Tuesday, January 7, 2014

Boiling Water Freezes Faster Than Cold Water...

... at least when it's -10 degrees outside!

We boiled a giant stock pot full of water, then convinced Matt to toss it into the air for us. This is what happened:

That big cloud isn't steam--it's snow! Or rather weensy little ice crystals, same difference. Because the boiling water wants to be steam, when you toss it into the air it breaks apart into droplets so tiny that they freeze instantly and then waft in the air around you like a cloud.

I didn't take photos because my fingers were already numb, but I also blew bubbles for the girls. I had to stand in the open doorway of our house to do this; otherwise the bubble solution would freeze on the wand as I was bringing it to my mouth. But if I blew the bubbles while standing somewhere warmer, towards the outdoors, then they'd float for a few seconds, hit the freezing air, then drop like rocks as they froze themselves. The girls could actually find and pick up the plastic-looking, popped bubble membranes.

It's a smidge warmer today--seven degrees, instead of -10, but I must leave you now, since Syd just walked past the window next to where I'm working, allowing me to see that she's hat-less.

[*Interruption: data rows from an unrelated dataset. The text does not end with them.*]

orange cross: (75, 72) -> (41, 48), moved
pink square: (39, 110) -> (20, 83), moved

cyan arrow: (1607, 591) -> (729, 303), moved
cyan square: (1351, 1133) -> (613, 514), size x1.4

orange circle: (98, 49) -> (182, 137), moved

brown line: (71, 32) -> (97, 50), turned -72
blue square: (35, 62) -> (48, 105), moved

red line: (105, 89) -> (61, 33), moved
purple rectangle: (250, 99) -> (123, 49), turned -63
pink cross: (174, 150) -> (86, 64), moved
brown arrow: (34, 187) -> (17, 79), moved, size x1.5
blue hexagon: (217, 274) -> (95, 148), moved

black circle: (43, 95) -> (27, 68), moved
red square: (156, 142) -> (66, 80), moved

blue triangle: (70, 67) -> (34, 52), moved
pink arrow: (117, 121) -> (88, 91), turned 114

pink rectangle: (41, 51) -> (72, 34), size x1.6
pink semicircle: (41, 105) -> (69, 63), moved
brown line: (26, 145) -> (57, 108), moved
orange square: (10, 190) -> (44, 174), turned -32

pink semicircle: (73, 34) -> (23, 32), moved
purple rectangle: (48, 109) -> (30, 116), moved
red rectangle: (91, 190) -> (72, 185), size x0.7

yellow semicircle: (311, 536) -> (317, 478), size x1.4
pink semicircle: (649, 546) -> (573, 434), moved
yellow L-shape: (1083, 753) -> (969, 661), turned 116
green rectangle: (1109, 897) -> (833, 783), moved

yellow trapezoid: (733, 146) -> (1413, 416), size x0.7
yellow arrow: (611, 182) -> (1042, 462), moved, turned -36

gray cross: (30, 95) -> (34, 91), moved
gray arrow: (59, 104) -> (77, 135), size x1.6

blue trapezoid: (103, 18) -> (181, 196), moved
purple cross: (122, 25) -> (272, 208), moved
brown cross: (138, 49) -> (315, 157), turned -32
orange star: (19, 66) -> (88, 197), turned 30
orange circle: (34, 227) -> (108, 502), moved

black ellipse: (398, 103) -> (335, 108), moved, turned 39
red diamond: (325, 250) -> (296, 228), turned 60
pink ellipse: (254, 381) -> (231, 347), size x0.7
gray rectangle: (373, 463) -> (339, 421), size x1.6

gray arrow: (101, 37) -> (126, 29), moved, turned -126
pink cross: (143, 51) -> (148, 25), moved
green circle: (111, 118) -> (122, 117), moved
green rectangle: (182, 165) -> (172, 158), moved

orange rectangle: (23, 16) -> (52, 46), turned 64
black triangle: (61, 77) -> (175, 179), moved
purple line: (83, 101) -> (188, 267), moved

It probably takes a total of two minutes longer to get frostbite on your ears at 7 degrees than it does at -10 degrees!


Tina said...

Ok, that was just totally awesome! Thankfully it's too warm to try that right now, but I'm not dumb enough to think we will make it the rest of winter at our current 20-30 degree weather.

Filed away for a freezing cold day!

julie said...

Your temperatures are probably better for blowing bubbles than our temperatures are, though. It was really probably too cold for us to do that project, since there just wasn't enough time to get the bubble solution going before it froze. At twenty degrees, though, you'd probably be able to blow the bubble okay, then watch it for several seconds before it freezes.